La tension monte entre le gouvernement et l’Union générale tunisienne di travail (UGTT). Alors le gouvernement a entamé la mise en œuvre des grandes réformes structurelles convenues avec le Fonds monétaire international (FMI) pour tenter d’accélérer le décaissement d’une première tranche de prêt sur le programme d’aide de 1,9 milliards de dollars ayant fait l’objet d’un accord préliminaire entre Tunis et le grand argentier international, la centrale syndicale n’y va pas de main morte.
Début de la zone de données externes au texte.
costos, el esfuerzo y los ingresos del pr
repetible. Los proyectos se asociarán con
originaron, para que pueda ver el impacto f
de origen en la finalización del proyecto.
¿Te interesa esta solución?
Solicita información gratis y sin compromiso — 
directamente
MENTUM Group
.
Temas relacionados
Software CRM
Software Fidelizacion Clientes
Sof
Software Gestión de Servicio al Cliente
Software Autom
A l’occasion d’un rassemblement ouvrier organisé hier à Tunis par la fédération générale du transport, le secrétaire général de l’UGTT, Noureddine Taboubi, a accusé le gouvernement d’avoir opté pour des choix économiques qui consacrent le « colonialisme économique », en référence à l’intention présumée de l’exécutif de procéder à la cession des entreprises publiques et à accélérer la levée des subventions.

« Ce gouvernement veut passer par la ruse et loin de toute transparence des choix économiques qui permettent le retour du colonialisme économique et auxquels la centrale syndicale s’opposera énergiquement », a lancé Taboubi. Et d’ajouter : « L’UGTT a reçu une invitation à une conférence organisée par la présidence du gouvernement sur la gouvernance des entreprises publiques, mais aucun membre du gouvernement n’a participé à cette rencontre et un bureau d’études français a élaboré l’étude relative à la gouvernance des entreprises tunisiennes ».

Visiblement très remonté contre « l’affront » subi par l’organisation ouvrière lors de cette conférence organisée mardi et qui a été finalement boycottée par l’UGTT, M. Taboubi a réitéré son refus de toute privatisation des entreprises publiques.

« Nous refusons le retour du colonialisme par la porte de l’économie. La Tunisie n’est pas un département français, et notre pays et ses entreprises publiques ne sont pas à vendre », a-t-il martelé.

Le responsable syndical a d’autre part annoncé le refus de la démarche du gouvernement consistant à augmenter les impôts après la majoration des salaires. « Il s’agit là d’une escroquerie », a-t-il dit, appelant à la révision du barème des impôts.

Rappelant que l’accord relatif à la majoration des salaires dans le secteur public n’a pas été encore publié dans le journal officiel, il a menacé de recourir aux instances internationales dont la confédération syndicale internationale et l’organisation internationale du travail.

Soulignant l’engagement indéfectible de l’organisation dans une bataille sociale, le secrétaire général de l’UGTT a par ailleurs annoncé l’organisation prochainement d’un imposant rassemblement syndical pour dénoncer la hausse des prix et défendre la souveraineté nationale et ce, après la levée de la compensation suite à la hausse perpétuelle des prix de produits énergétiques.

La privatisation des entreprises publiques et de la levée des subventions sont les principaux points de friction entre le gouvernement et la centrale syndicale.

Le gouvernement n’a pas officiellement annoncé son intention de céder des entreprises publiques à des investisseurs privés. Dans un entretien accordé à la chaîne américaine Sky News arabe, la directrice générale de l’institution financière multilatérale, Kristalina Georgieva, a cependant révélé que l’exécutif tunisien a proposé la privatisation de certaines entreprises publiques lors de ses négociations avec le Fonds sur un nouveau programme de financement

« La privatisation de certaines entreprises d’Etat en Tunisie n’est pas un diktat du FMI. Elle constitue une initiative de émanant des autorités tunisiennes », a-t-elle affirmé.

« Le FMI souhaitait voir le gouvernement tunisien prendre une décision relative à la cession des participations de l’Etat dans certaines entreprises publiques. Mais cette initiative est venue de la partie tunisienne », a ajouté la patronne du grand argentier international.

De son côté, l’ONG I Watch avait dévoilé, en janvier dernier, un document confidentiel adressé par le gouvernement au FMI qui fait état de l’engagement des autorités tunisiennes à « une refonte de la stratégie actionnariale de l’Etat dans les entreprises publiques et la mise en œuvre d’une stratégie de partenariat public-privé (PPP) ». Intitulé « Programme de réformes pour une sortie de crise », ce document confidentiel prévoit également « la restructuration des filiales des entreprises publiques non stratégiques, la cession des éléments d’actifs non nécessaires à l’activité de l’entreprise, la réalisation de missions d’audit des arriérés et la conversion des dettes publiques échues non remboursées ».